Все трое переглянулись с кривой усмешкой, будто говоря: «— Ну-ну!» Сами они подниматься наверх не собирались, а на все уговоры хозяйки отвечали, что их ждут дела.
— Когда проснется, передайте ему, что мы все трое благополучно вернулись, — сказали они и с тем удалились.
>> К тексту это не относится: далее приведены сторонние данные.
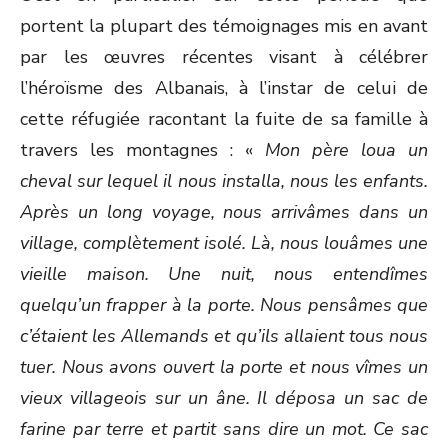
portent la plupart des témoignages mis en avant
par les œuvres récentes visant à célébrer
l’héroïsme des Albanais, à l’instar de celui de
cette réfugiée racontant la fuite de sa famille à
travers les montagnes : «
Mon père loua un
cheval sur lequel il nous installa, nous les enfants.
Après un long voyage, nous arrivâmes dans un
village, complètement isolé. Là, nous louâmes une
vieille maison. Une nuit, nous entendîmes
quelqu’un frapper à la porte. Nous pensâmes que
c’étaient les Allemands et qu’ils allaient tous nous
tuer. Nous avons ouvert la porte et nous vîmes un
vieux villageois sur un âne. Il déposa un sac de
farine par terre et partit sans dire un mot. Ce sac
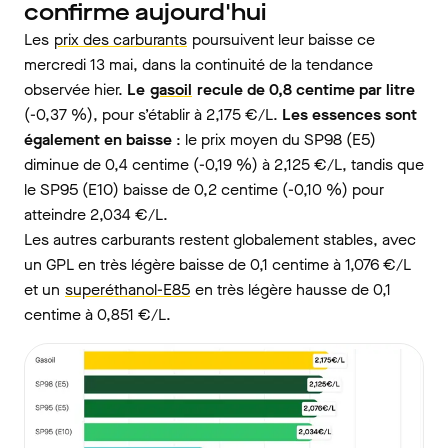
confirme aujourd'hui
Les
prix des carburants
poursuivent leur baisse ce
mercredi 13 mai, dans la continuité de la tendance
observée hier.
Le
gasoil
recule de 0,8 centime par litre
(-0,37 %), pour s’établir à 2,175 €/L.
Les essences sont
également en baisse
: le prix moyen du SP98 (E5)
diminue de 0,4 centime (-0,19 %) à 2,125 €/L, tandis que
le SP95 (E10) baisse de 0,2 centime (-0,10 %) pour
atteindre 2,034 €/L.
Les autres carburants restent globalement stables, avec
un GPL en très légère baisse de 0,1 centime à 1,076 €/L
et un
superéthanol-E85
en très légère hausse de 0,1
centime à 0,851 €/L.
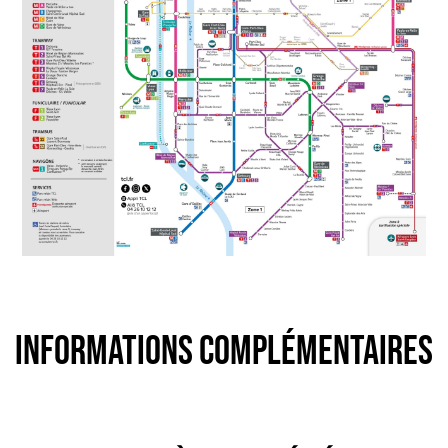
Informations complémentaires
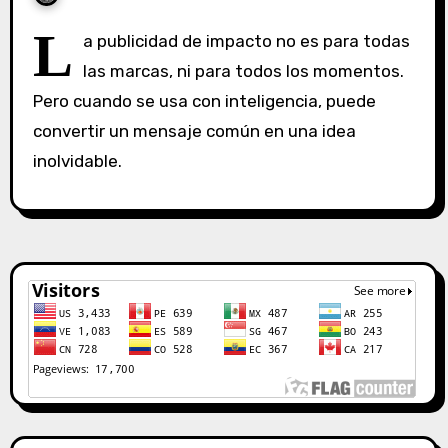
S
L
a publicidad de impacto no es para todas
i
las marcas, ni para todos los momentos.
n
Pero cuando se usa con inteligencia, puede
c
o
convertir un mensaje común en una idea
m
inolvidable.
e
n
t
a
r
i
o
s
Проводив их, хозяйка снова задвинула ставни, собираясь еще вздремнуть. Лучи солнца меж тем уже окрасили речную гладь, и шум пробуждающихся городских кварталов разносился в в прозрачной синеве осеннего неба. Но в доме на пристани еще царила ночь, и вставать здесь никто пока не собирался. С дорожки, пролегавшей поблизости, послышались голоса торговцев, спешащих к рыбачьим лодкам закупать на день рыбу и моллюсков. Вниз по течению реки проплыл плот. Квартал Фукагава встречал погожее осеннее утро, и на улицах становилось все оживленнее. Посреди утренней суеты стоял молодой ладный самурай, озираясь с таким видом, будто что-то высматривал в окрестностях. Был это не кто иной, как тот самый юноша, что неотлучно следовал за Кураноскэ Оиси от Ако до Ямасины, защищая командора от грозящих ему опасностей. Теперь он с той же целью прибыл из Киото в Эдо.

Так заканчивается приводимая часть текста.